According to the lawsuit, Tesla board chairwoman Robyn Denholm said Musk’s “minimal time” at Tesla was “growing increasingly problematic” in a 2018 email to Gabrielle Toledano, who was Tesla’s chief human resources officer at the time.
The company argued that the package was not about making Musk strike a clock and be on site at specific times each week, but about achieving “bold” goals, enriching Musk but also shareholders like Tornetta.
Disputed salary package allows Musk to buy 1% of Tesla stock at steep discount whenever performance growth and financial goals are met; otherwise Musk gets nothing. Tesla hit 11 of 12 goals as its value jumped from $50 billion to $650 billion thanks to ramping up production of the Model 3, court documents show.
The grants acquired from Musk are worth about $50 billion, according to Amit Batish of Equilar, an executive compensation research firm. Grants contribute to his $200 billion fortune, the largest in the world.

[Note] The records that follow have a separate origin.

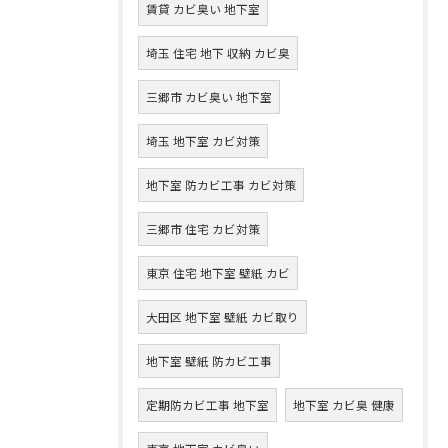
賃貸 カビ臭い 地下室
埼玉 住宅 地下 収納 カビ臭
三郷市 カビ臭い 地下室
埼玉 地下室 カビ対策
地下室 防カビ工事 カビ対策
三郷市 住宅 カビ対策
東京 住宅 地下室 壁紙 カビ
大田区 地下室 壁紙 カビ取り
地下室 壁紙 防カビ工事
定期防カビ工事 地下室
地下室 カビ臭 健康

Musk’s stock grant package is greater than the combined salary of the 200 highest-paid CEOs last year — six times as much, according to Batish.
The lawsuit will likely focus on Tornetta’s claims that the package was developed and approved by directors beholden to Musk and promoted to shareholders without disclosing that early tranches were likely to be satisfied based on internal projections.
CARD CONTROL
Tornetta’s filings are full of examples of a Musk-controlled board.
For example, Antonio Gracias, described by the plaintiff as a close friend of Musk and who served as lead independent director from 2010 to 2019, testified in his 2021 deposition that Musk could sell Tesla if he wanted to and that the company’s board administration could not stop it.
“Who worked for whom? Does Elon Musk work for the board or does the board work for Elon Musk,” said Minor Myers, a professor at the UConn School of Law.
Myers said if the salary package is canceled, the board could simply create a new one and do so with McCormick’s decision to guide them.
But circumstances have changed, complicating the process.
“He now owns Twitter. How do they account for that?” said Myers, who added that it will be difficult to figure out how to keep Musk from being distracted by other businesses.
“How much money do they have to put in front of this guy to get his attention,” he said.